Ok, here is how you do this with a full working example.

Html

This includes your invalid/duplicate id html which you have no control over

var html = @"<h3>
            <div id='lib_presta'>
                Chambre standard 1 pers du <span class=''>03/03/2014</span>  au <span class=''>05/03/2014 </span>
            </div>
            <div id='prix_presta'>
                127.76 &euro;
            </div>
        </h3><h3>
            <div id='lib_presta'>
                Chambre standard 2 pers du <span class=''>03/03/2014</span>  au <span class=''>05/03/2014 </span>
            </div>
            <div id='prix_presta'>
                227.76 &euro;
            </div>
        </h3>";

C# Code

This loads the dom elements by their id's into two lists of descriptions and prices.

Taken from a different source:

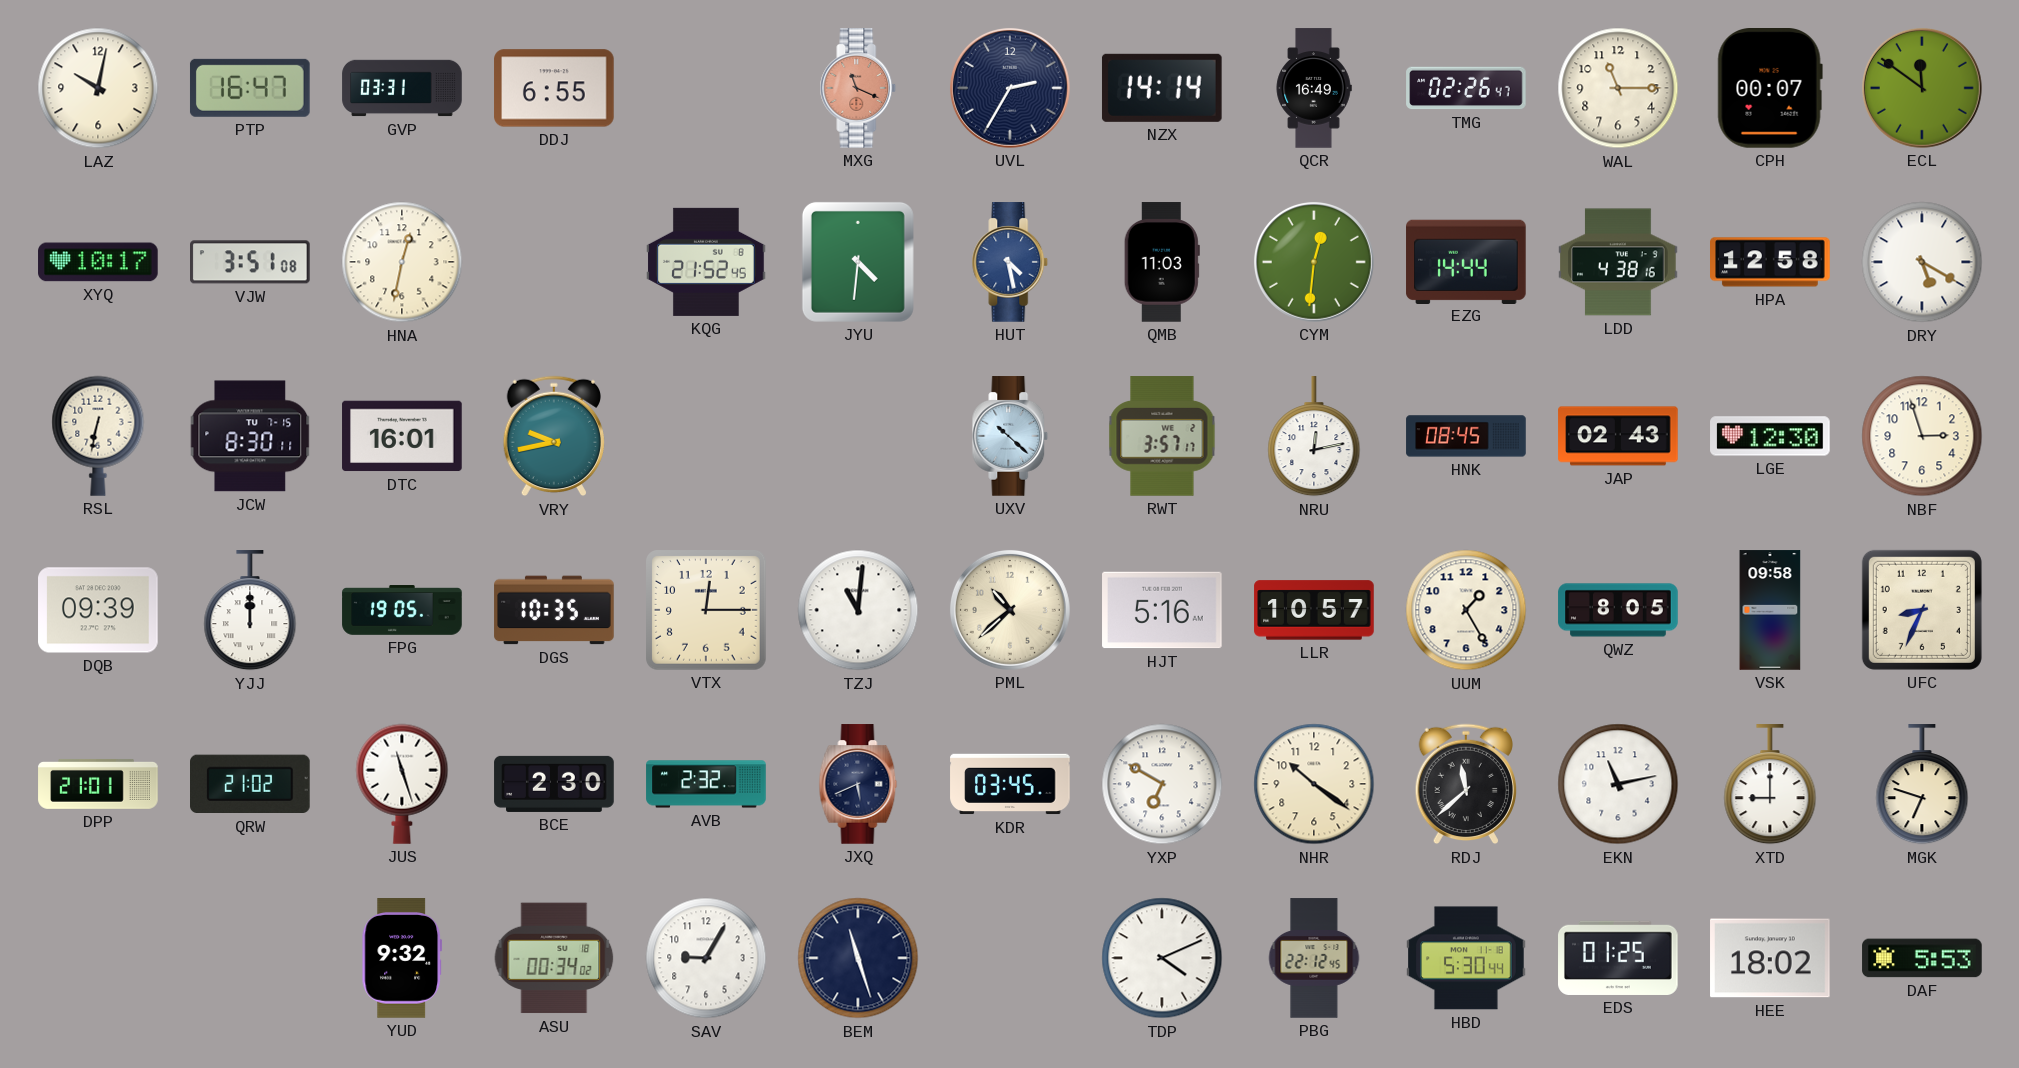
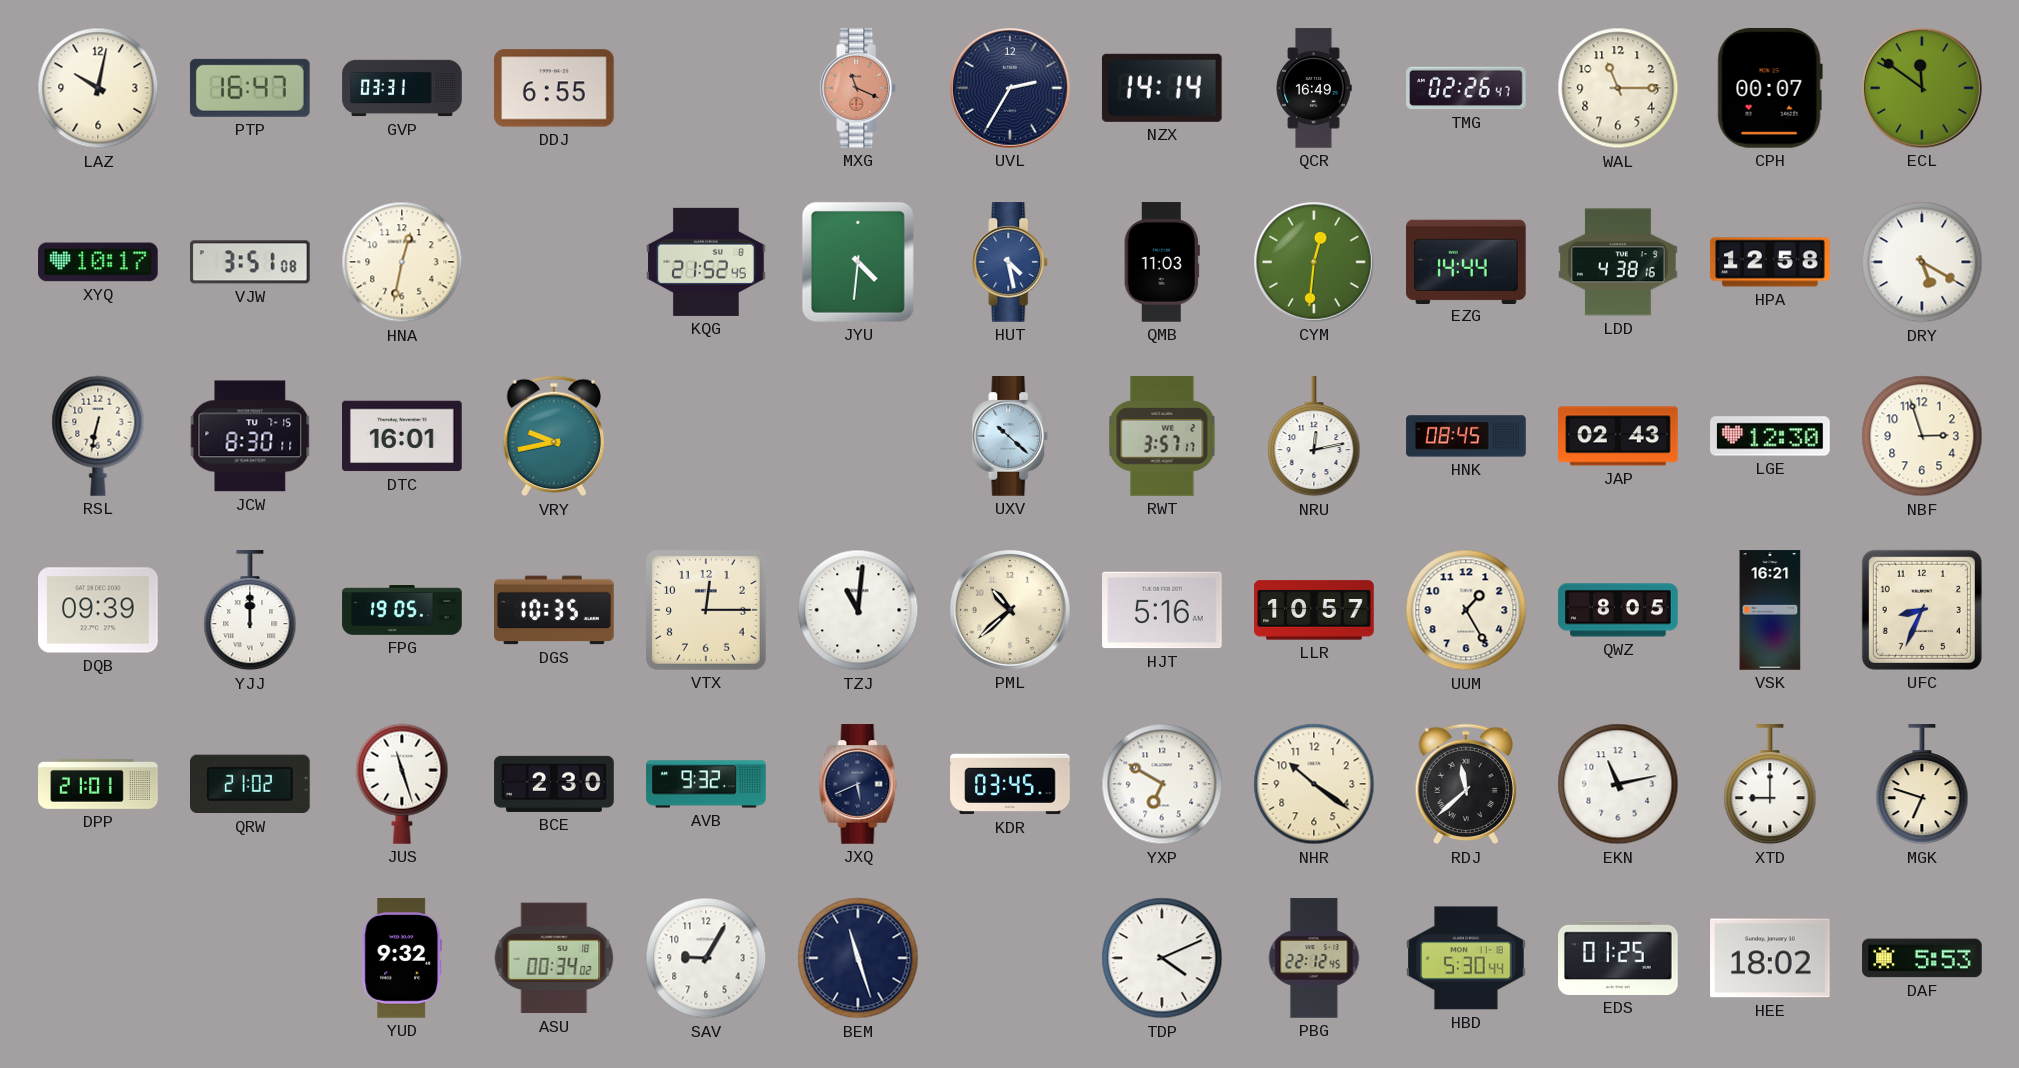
VSK: 09:58 -> 16:21
AVB: 2:32 -> 9:32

It then projects them into a list of HotelAvailability objects using the key values of both collections as the HotelName and Price properties.

        CQ dom = html;

        var libs = dom["#lib_presta"];
        var prixs = dom["#prix_presta"];

        var list = libs.Zip(prixs, (k, v) => new { k, v })
          .Select(h => new HotelAvailablity { HotelName = h.k.InnerText.Trim(), Price = h.v.InnerText.Trim() });

Screen grab

Run the above in a console app to test it.